ANTON RIPPON reports on how a leading American sports franchise name is being forced to enter the 21st century
Super Bowl champions the Seattle Seahawks will line up against “Washington” in the coming season, as far as the Seattle Times, the only major print newspaper in the city, is concerned. They will no longer refer to Washington’s NFL franchise as the Redskins.
Actually, they are behind the times. Some 150 miles to the south (for a crow with stamina), in Portland, the Pacific Northwest’s other major daily, the Oregonian, banned the use of the name in the 1990s.
The name of the United States’ capital city’s football franchise that has become one of America’s great political footballs. Other titles such as the San Francisco Chronicle and the Kansas City Star have followed the Oregonian‘s lead since.
Now Don Shelton, the Seattle Times sports editor, has announced, “It’s time to ban the use of ‘Redskins’.” He called the nickname “absurd, offensive and outdated”.
This week the Washington franchise lost a key legal battle when district judge Gerald Bruce Lee reaffirmed last year’s decision by the federal Trademark Trial and Appeal Board that the team’s name was offensive to Native Americans and therefore ineligible for federal trademark protection.
The franchise argued that the majority of Native Americans had no objection when trademarks were granted between 1967 and 1990. Judge Lee, though, questioned the choice in the first place, pointing out that, 70 years prior to the first registration of the team’s name, Webster’s Collegiate Dictionary of 1898 defined the word “redskin” as “often contemptuous”.
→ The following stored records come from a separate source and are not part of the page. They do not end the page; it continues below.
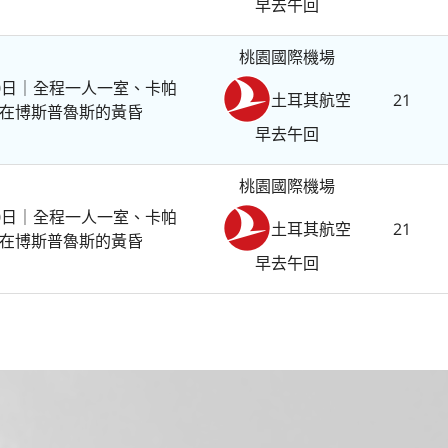
早去午回
桃園國際機場
0日｜全程一人一室、卡帕
21
土耳其航空
在博斯普魯斯的黃昏
早去午回
桃園國際機場
0日｜全程一人一室、卡帕
21
土耳其航空
在博斯普魯斯的黃昏
早去午回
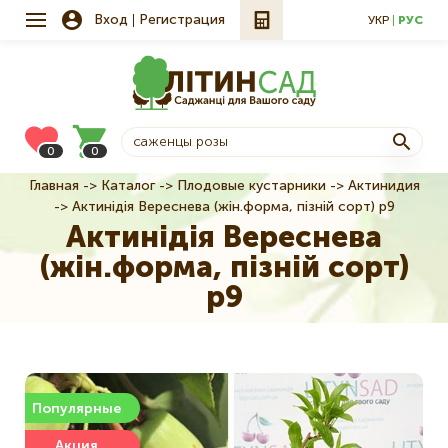
Вход
Регистрация
УКР
РУС
0
0
Главная
Каталог
Плодовые кустарники
Актинидия
Строка
Актинідія Вереснева (жін.форма, пізній сорт) р9
навигации
Актинідія Вереснева
(жін.форма, пізній сорт)
р9
Популярные
Акция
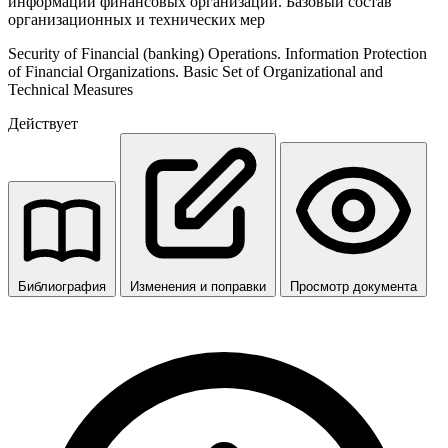
информации финансовых организаций. Базовый состав
организационных и технических мер
Security of Financial (banking) Operations. Information Protection
of Financial Organizations. Basic Set of Organizational and
Technical Measures
Действует
Библиография
Изменения и поправки
Просмотр документа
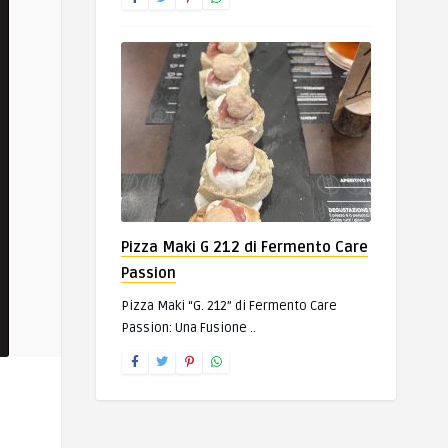
Pizza Maki G 212 di Fermento Care
Passion
Pizza Maki “G. 212” di Fermento Care
Passion: Una Fusione ..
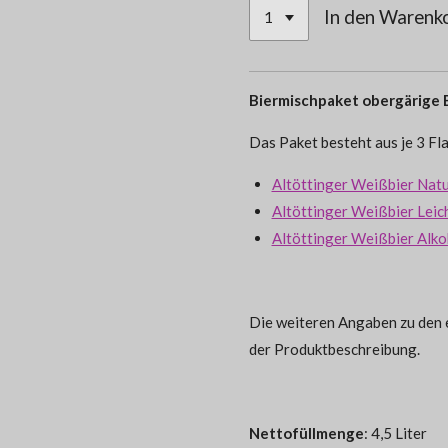
In den Warenk
Biermischpaket obergärige 
Das Paket besteht aus je 3 Fl
Altöttinger Weißbier Natu
Altöttinger Weißbier Leich
Altöttinger Weißbier Alkoh
Die weiteren Angaben zu den e
der Produktbeschreibung.
Nettofüllmenge
: 4,5 Liter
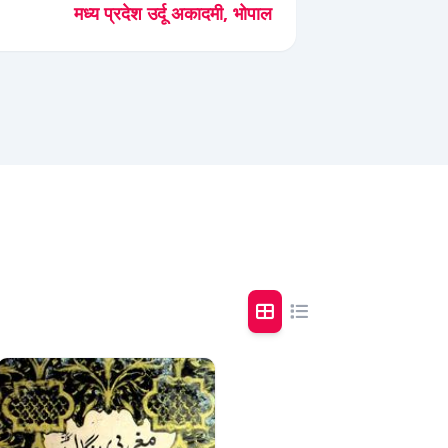
मध्य प्रदेश उर्दू अकादमी, भोपाल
Last year Roger Goodell, the NFL Commissioner who grew up a Redskins fan, said: “If one person is offended, then we have to listen.”
The issue runs deep in American sport. George Preston Marshall, who ran the franchise from 1932 until his death in 1969, held out from signing a black player until 1962 when he was issued with an ultimatum – by, among others, Attorney General Robert Kennedy – that unless he did so, then the United States government would revoke the Redskins’ 30-year lease on the DC Stadium that had just been built and paid for with federal money.
Meanwhile, newspapers banning use of the “R” word – the cancellation of the trademark registration itself will not officially take place until the team has exhausted all appeals in the federal courts – is an interesting development. Some accuse the titles of double standards because they still openly refer to the Atlanta Braves, the Kansas City Chiefs and the Cleveland Indians.
Don Shelton refutes that. “Some argue that if you ban ‘Redskins’, you have to ban all other Native American mascots. I don’t agree.” He argued that other Native American nicknames “don’t generate the same visceral reaction”.
Sensitivities around symbols and avoiding any offence are possibly greater now than at any time in history. Given that, how long before one of Britain’s longest standing ice hockey teams, Streatham, which shares its nomenclature with Washington’s NFL franchise, has to reconsider the way it is branded?